Mudik Dan Modal Pembangunan Daerah
            Tradisi mudik memiliki potensi besar
untuk terjadinya peningkatan modal pembangunan perekonomian daerah. Hal ini
dapat terjadi karena adanya circular flow
serta sumber daya berbentuk materil dan pemikiran dari kota ke desa. Proses ini
kemudian jelas membuka kesempatan bagi daerah untuk mendapatkan pemasukan
non-pendapatan asli daerah (PAD). Kementrian Perhubungan (2015) mencatat 11,36
juta orang menjalankan aktivitas mudik pada musim lebaran 2015 lalu. Tentunya
angka ini akan memberikan multiplier
effect
terhadap arus perputaran uang. Hal ini diamini oleh Bank Indonesia
yang mencatat kebutuhan dana lebaran tahun 2015 silam sekitar Rp 125,2 triliun
Rupiah.
            Momentum mudik lebaran juga manyulut
semangat membangun geliat ekonomi daerah yang selama ini tertinggal dari perkotaan.

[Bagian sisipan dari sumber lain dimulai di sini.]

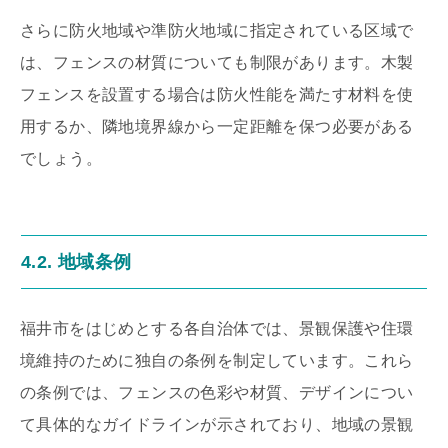
さらに防火地域や準防火地域に指定されている区域で
は、フェンスの材質についても制限があります。木製
フェンスを設置する場合は防火性能を満たす材料を使
用するか、隣地境界線から一定距離を保つ必要がある
でしょう。
4.2. 地域条例
福井市をはじめとする各自治体では、景観保護や住環
境維持のために独自の条例を制定しています。これら
の条例では、フェンスの色彩や材質、デザインについ
て具体的なガイドラインが示されており、地域の景観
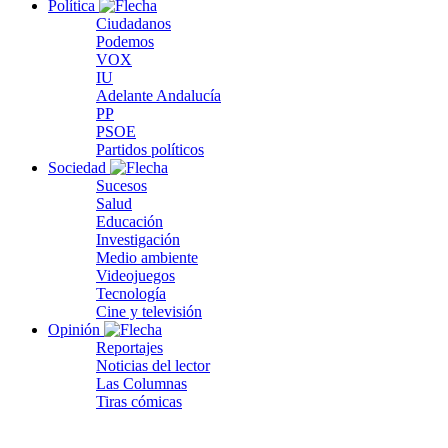
Política
Ciudadanos
Podemos
VOX
IU
Adelante Andalucía
PP
PSOE
Partidos políticos
Sociedad
Sucesos
Salud
Educación
Investigación
Medio ambiente
Videojuegos
Tecnología
Cine y televisión
Opinión
Reportajes
Noticias del lector
Las Columnas
Tiras cómicas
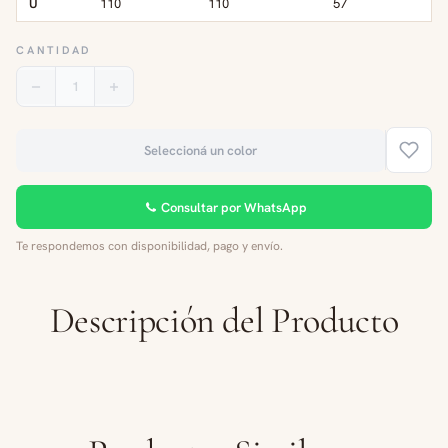
U
110
110
57
CANTIDAD
1
Seleccioná un color
Consultar por WhatsApp
Te respondemos con disponibilidad, pago y envío.
Descripción del Producto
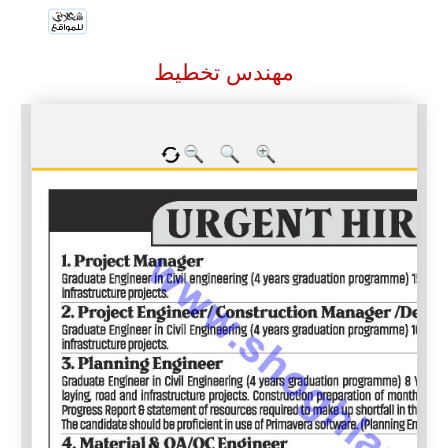
مهندس تخطيط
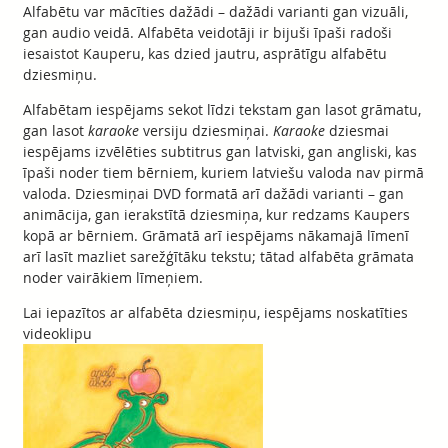
Alfabētu var mācīties dažādi – dažādi varianti gan vizuāli,
gan audio veidā. Alfabēta veidotāji ir bijuši īpaši radoši
iesaistot Kauperu, kas dzied jautru, asprātīgu alfabētu
dziesmiņu.
Alfabētam iespējams sekot līdzi tekstam gan lasot grāmatu,
gan lasot
karaoke
versiju dziesmiņai.
Karaoke
dziesmai
iespējams izvēlēties subtitrus gan latviski, gan angliski, kas
īpaši noder tiem bērniem, kuriem latviešu valoda nav pirmā
valoda. Dziesmiņai DVD formatā arī dažādi varianti – gan
animācija, gan ierakstītā dziesmiņa, kur redzams Kaupers
kopā ar bērniem. Grāmatā arī iespējams nākamajā līmenī
arī lasīt mazliet sarežģītāku tekstu; tātad alfabēta grāmata
noder vairākiem līmeņiem.
Lai iepazītos ar alfabēta dziesmiņu, iespējams noskatīties
videoklipu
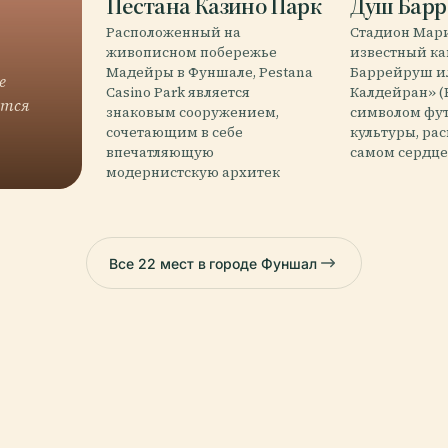
Пестана Казино Парк
Душ Бар
Расположенный на
Стадион Мари
живописном побережье
известный к
Мадейры в Фуншале, Pestana
Баррейруш и
е
Casino Park является
Калдейран» (К
ется
знаковым сооружением,
символом фут
сочетающим в себе
культуры, ра
впечатляющую
самом сердц
модернистскую архитек
Все 22 мест в городе Фуншал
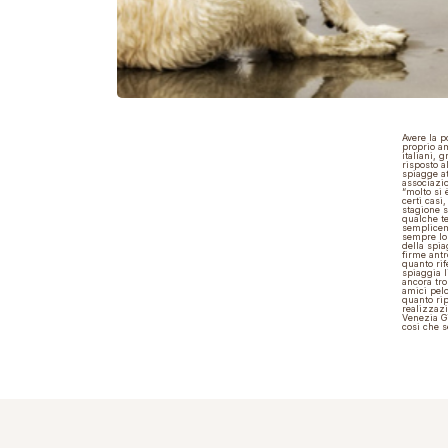
Avere la p
proprio am
italiani, 
risposto a
spiagge a
associazio
“molto si 
certi casi
stagione s
qualche te
semplicem
sempre lo 
della spia
firme antr
quanto rif
spiaggia l
ancora tro
amici pelo
quanto rip
realizzazi
Venezia Gi
così che 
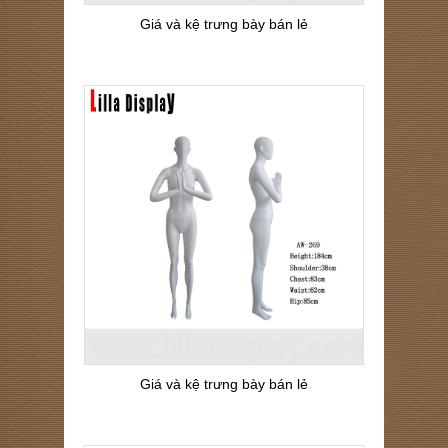
Giá và kệ trưng bày bán lẻ
Giá và kệ trưng bày bán lẻ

Ada beberapa sektor yang berpotensi mendulang geliat ekonomi daerah, salah
satunya sektor Pariwisata. Seperti pepatah setali tiga uang, bagi para pemudik,
momentum pulang kampung ini tidak hanya dijadikan ajang silahturahmi bertemu
sanak saudara dan melepas kangen. Biasanya pemudik juga akan menikmati libur
lebaran dengan berkunjung ke objek wisata di kampung halamannya. Berdasarkan
data Kementrian Pariwisata (2015) menyebut bahwa perputaran uang dari pemudik
yang menjadi wisatawan nusantara mencapai Rp 800.000 per orang per hari. Dalam
hal ini Pemerintah daerah harus mengambil langkah strategis untuk memaksimalkan
potensi tempat-tempat wisata di daerahnya untuk mendulang pundi-pundi pemasukan
daerah di musim mudik tahun ini. Pemerintah juga dituntut untuk mampu menunjang
objek-objek pariwisata tersebut dengan berbagai fasilitas, sarana, dan prasarana
yang memadai dan baik guna membuat para wisatawan nyaman dan tidak merasa
kecewa terhadap pelayanan objek wisata yang disuguhkan.

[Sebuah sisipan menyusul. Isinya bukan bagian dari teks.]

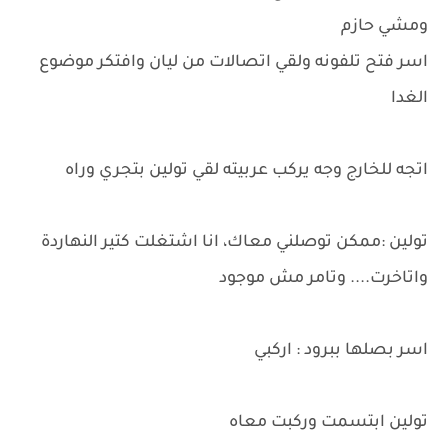
ومشي حازم
اسر فتح تلفونه ولقي اتصالات من ليان وافتكر موضوع
الغدا
اتجه للخارج وجه يركب عربيته لقي تولين بتجري وراه
تولين :ممكن توصلني معاك، انا اشتغلت كتير النهاردة
واتاخرت.... وتامر مش موجود
اسر بصلها ببرود : اركبي
تولين ابتسمت وركبت معاه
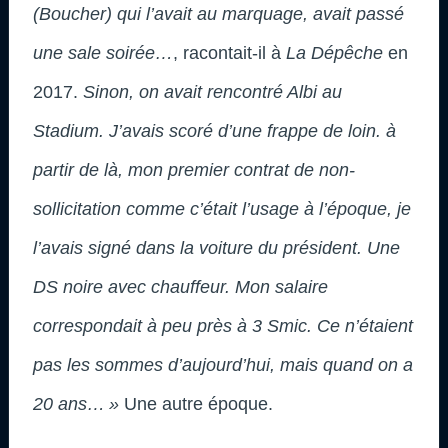
(Boucher) qui l’avait au marquage, avait passé
une sale soirée…
, racontait-il à
La Dépêche
en
2017.
Sinon, on avait rencontré Albi au
Stadium. J’avais scoré d’une frappe de loin. à
partir de là, mon premier contrat de non-
sollicitation comme c’était l’usage à l’époque, je
l’avais signé dans la voiture du président. Une
DS noire avec chauffeur. Mon salaire
correspondait à peu près à 3 Smic. Ce n’étaient
pas les sommes d’aujourd’hui, mais quand on a
20 ans… »
Une autre époque.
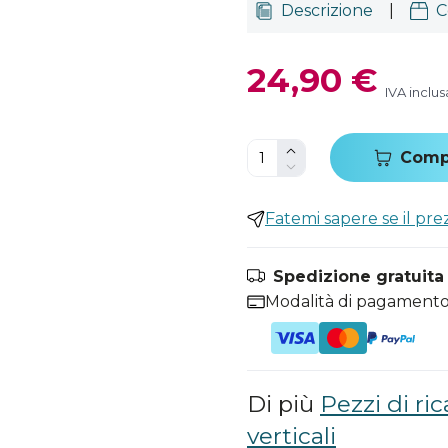
Descrizione
|
C
24,90 €
IVA inclus
Comp
Fatemi sapere se il pr
Spedizione gratuita i
Modalità di pagamento
Di più
Pezzi di ri
verticali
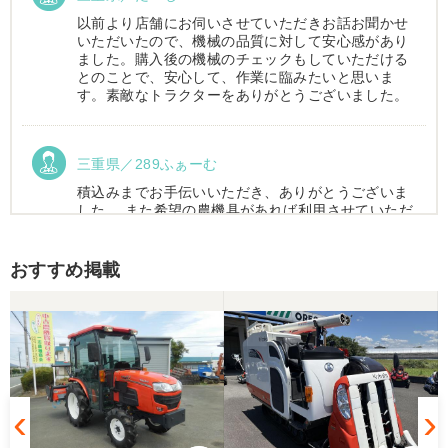
以前より店舗にお伺いさせていただきお話お聞かせ
いただいたので、機械の品質に対して安心感があり
ました。購入後の機械のチェックもしていただける
とのことで、安心して、作業に臨みたいと思いま
す。素敵なトラクターをありがとうございました。
三重県／289ふぁーむ
積込みまでお手伝いいただき、ありがとうございま
した。 また希望の農機具があれば利用させていただ
きます。
おすすめ掲載
三重県／トシ
この度はお世話になりました。また、機会があれば
よろしくお願いします。
三重県／ユウスケ
購入から引き取りまでスムーズでした。ありがとう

            Di sektor industri kreatif juga menilik
peluang dengan penjualan oleh-oleh khas daerah, seperti lukisan, ukiran, patung,
serta produk-produk unik lainnya. Sudah menjadi tradisi berthaun-tahun jika
pergi kemana-mana pasti masyarakat kita cenderung akan mengalokasikan dananya
untuk membeli oleh-oleh supaya bisa dibawa pulang. Alhasil, barang-barang tadi
pasti laris-manis dipasaran dan turut menghidupi kembali sektor industri
kreatif daerah. Fenomena semacam ini di dalam kamus ekonomi dinamakan dengan
redistribusi kekayaan yang dapat dimanfaatkan sebagai bentuk stimulasi
aktivitas produktif masyarakat dan pertumbuhan ekonomi daerah.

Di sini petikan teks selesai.